### Problem to work on
Write the data out verbatim.
----- Records supplied -----
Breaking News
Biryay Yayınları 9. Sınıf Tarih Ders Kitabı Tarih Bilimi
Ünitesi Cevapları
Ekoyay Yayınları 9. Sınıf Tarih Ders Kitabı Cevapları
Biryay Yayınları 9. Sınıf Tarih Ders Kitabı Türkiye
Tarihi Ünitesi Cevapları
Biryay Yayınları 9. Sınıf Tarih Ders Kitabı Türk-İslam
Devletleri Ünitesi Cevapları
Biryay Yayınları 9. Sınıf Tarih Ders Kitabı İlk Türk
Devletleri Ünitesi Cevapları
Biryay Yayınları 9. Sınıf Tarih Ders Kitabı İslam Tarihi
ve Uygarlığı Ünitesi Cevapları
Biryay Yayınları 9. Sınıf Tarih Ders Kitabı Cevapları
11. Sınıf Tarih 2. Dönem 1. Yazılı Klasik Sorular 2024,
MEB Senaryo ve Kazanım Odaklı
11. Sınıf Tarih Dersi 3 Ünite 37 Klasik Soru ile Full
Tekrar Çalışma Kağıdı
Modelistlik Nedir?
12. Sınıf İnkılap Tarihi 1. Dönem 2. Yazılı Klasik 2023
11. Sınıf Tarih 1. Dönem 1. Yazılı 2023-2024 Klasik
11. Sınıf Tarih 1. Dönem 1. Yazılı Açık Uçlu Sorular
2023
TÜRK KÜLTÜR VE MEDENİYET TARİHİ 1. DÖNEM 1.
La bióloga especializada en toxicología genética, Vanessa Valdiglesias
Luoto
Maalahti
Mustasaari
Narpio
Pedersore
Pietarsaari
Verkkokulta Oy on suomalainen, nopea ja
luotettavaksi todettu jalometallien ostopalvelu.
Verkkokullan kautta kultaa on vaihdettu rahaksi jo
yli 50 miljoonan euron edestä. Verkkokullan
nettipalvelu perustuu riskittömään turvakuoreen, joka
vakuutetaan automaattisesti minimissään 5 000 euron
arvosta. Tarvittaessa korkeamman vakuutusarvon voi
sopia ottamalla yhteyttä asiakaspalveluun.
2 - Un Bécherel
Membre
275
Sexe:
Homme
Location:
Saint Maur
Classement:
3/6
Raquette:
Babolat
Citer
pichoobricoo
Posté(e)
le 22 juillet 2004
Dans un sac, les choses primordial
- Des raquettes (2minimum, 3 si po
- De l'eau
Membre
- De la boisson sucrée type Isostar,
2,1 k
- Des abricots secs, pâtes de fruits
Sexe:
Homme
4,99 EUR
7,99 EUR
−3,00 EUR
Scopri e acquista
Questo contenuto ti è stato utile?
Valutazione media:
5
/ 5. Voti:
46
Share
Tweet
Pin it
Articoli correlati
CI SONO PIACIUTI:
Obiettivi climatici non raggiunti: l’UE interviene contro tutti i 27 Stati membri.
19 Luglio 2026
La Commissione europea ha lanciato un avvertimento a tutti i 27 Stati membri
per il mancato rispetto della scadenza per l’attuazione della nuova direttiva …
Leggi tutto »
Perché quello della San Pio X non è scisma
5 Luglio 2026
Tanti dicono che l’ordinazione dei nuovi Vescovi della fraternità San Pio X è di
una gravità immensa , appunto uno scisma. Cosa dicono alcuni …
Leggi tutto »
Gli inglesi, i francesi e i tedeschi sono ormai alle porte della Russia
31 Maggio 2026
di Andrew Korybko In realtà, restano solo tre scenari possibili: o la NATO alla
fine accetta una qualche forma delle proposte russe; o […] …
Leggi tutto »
-----
### Output for this task
Breaking News
Biryay Yayınları 9. Sınıf Tarih Ders Kitabı Tarih Bilimi
Ünitesi Cevapları
Ekoyay Yayınları 9. Sınıf Tarih Ders Kitabı Cevapları
Biryay Yayınları 9. Sınıf Tarih Ders Kitabı Türkiye
Tarihi Ünitesi Cevapları
Biryay Yayınları 9. Sınıf Tarih Ders Kitabı Türk-İslam
Devletleri Ünitesi Cevapları
Biryay Yayınları 9. Sınıf Tarih Ders Kitabı İlk Türk
Devletleri Ünitesi Cevapları
Biryay Yayınları 9. Sınıf Tarih Ders Kitabı İslam Tarihi
ve Uygarlığı Ünitesi Cevapları
Biryay Yayınları 9. Sınıf Tarih Ders Kitabı Cevapları
11. Sınıf Tarih 2. Dönem 1. Yazılı Klasik Sorular 2024,
MEB Senaryo ve Kazanım Odaklı
11. Sınıf Tarih Dersi 3 Ünite 37 Klasik Soru ile Full
Tekrar Çalışma Kağıdı
Modelistlik Nedir?
12. Sınıf İnkılap Tarihi 1. Dönem 2. Yazılı Klasik 2023
11. Sınıf Tarih 1. Dönem 1. Yazılı 2023-2024 Klasik
11. Sınıf Tarih 1. Dönem 1. Yazılı Açık Uçlu Sorular
2023
TÜRK KÜLTÜR VE MEDENİYET TARİHİ 1. DÖNEM 1.
La bióloga especializada en toxicología genética, Vanessa Valdiglesias
Luoto
Maalahti
Mustasaari
Narpio
Pedersore
Pietarsaari
Verkkokulta Oy on suomalainen, nopea ja
luotettavaksi todettu jalometallien ostopalvelu.
Verkkokullan kautta kultaa on vaihdettu rahaksi jo
yli 50 miljoonan euron edestä. Verkkokullan
nettipalvelu perustuu riskittömään turvakuoreen, joka
vakuutetaan automaattisesti minimissään 5 000 euron
arvosta. Tarvittaessa korkeamman vakuutusarvon voi
sopia ottamalla yhteyttä asiakaspalveluun.
2 - Un Bécherel
Membre
275
Sexe:
Homme
Location:
Saint Maur
Classement:
3/6
Raquette:
Babolat
Citer
pichoobricoo
Posté(e)
le 22 juillet 2004
Dans un sac, les choses primordial
- Des raquettes (2minimum, 3 si po
- De l'eau
Membre
- De la boisson sucrée type Isostar,
2,1 k
- Des abricots secs, pâtes de fruits
Sexe:
Homme
4,99 EUR
7,99 EUR
−3,00 EUR
Scopri e acquista
Questo contenuto ti è stato utile?
Valutazione media:
5
/ 5. Voti:
46
Share
Tweet
Pin it
Articoli correlati
CI SONO PIACIUTI:
Obiettivi climatici non raggiunti: l’UE interviene contro tutti i 27 Stati membri.
19 Luglio 2026
La Commissione europea ha lanciato un avvertimento a tutti i 27 Stati membri
per il mancato rispetto della scadenza per l’attuazione della nuova direttiva …
Leggi tutto »
Perché quello della San Pio X non è scisma
5 Luglio 2026
Tanti dicono che l’ordinazione dei nuovi Vescovi della fraternità San Pio X è di
una gravità immensa , appunto uno scisma. Cosa dicono alcuni …
Leggi tutto »
Gli inglesi, i francesi e i tedeschi sono ormai alle porte della Russia
31 Maggio 2026
di Andrew Korybko In realtà, restano solo tre scenari possibili: o la NATO alla
fine accetta una qualche forma delle proposte russe; o […] …
Leggi tutto »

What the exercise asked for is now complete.